The discussions over Foxconn are happening at the same time lawmakers are trying to reach a deal on a new two-year state budget, which is a month overdue. Walker said he wants “to see progress on the budget run parallel to” the work on Foxconn. The incentives package needs to be finalized by Sept. 30 and while the budget is late, state spending continues at current levels until there is a new deal.

The Foxconn bill includes $252 million in new borrowing backed by the state’s general fund to pay for rebuilding Interstate 94, which connects Milwaukee to Chicago and would run near where the Foxconn plant is considering building. Road funding, including how much to borrow for projects like the I-94 work, has been the biggest snag in reaching a budget deal.

The state could only spend money from the borrowing if it receives additional federal money for the I-94 work, which Walker has previously said he would seek.

The measure also commits the state to paying 40 percent of local governments’ expenses in building infrastructure, such as roads and sewers for the plant “if ever called upon to do so.” The commitment would kick in only if the state Department of Administration secretary had approved the locals’ spending before it takes place.
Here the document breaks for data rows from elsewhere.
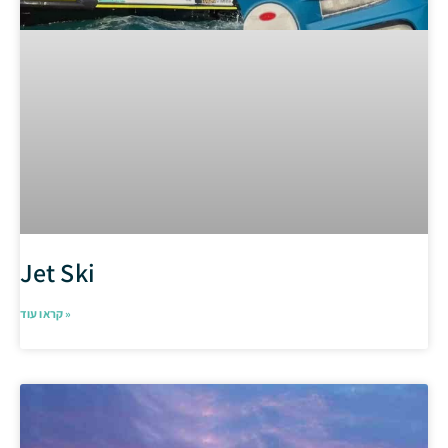
Jet Ski
קראו עוד »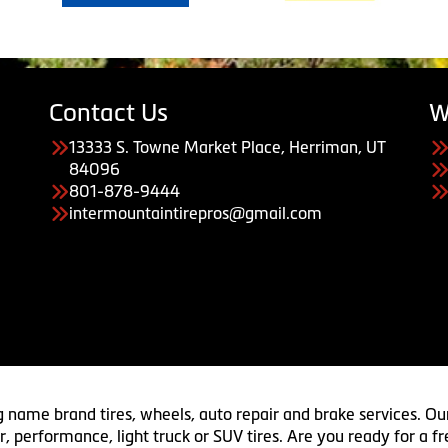
Contact Us
W
13333 S. Towne Market Place, Herriman, UT
84096
801-878-9444
intermountaintirepros@gmail.com
g name brand tires, wheels, auto repair and brake services. Our
 car, performance, light truck or SUV tires. Are you ready for a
Concerns have been raised both about the cost to taxpayers and other provisions designed to accommodate Foxconn, like the waiving of numerous environmental permitting requirements and other regulations.

But Walker insisted Tuesday that the company still has “to abide by all the rules of the federal government in the same way they have to abide by the laws of the state.”

Foxconn plans to produce liquid-crystal display panels that are used in televisions and computer screens at a location in southeastern Wisconsin that’s yet to be announced.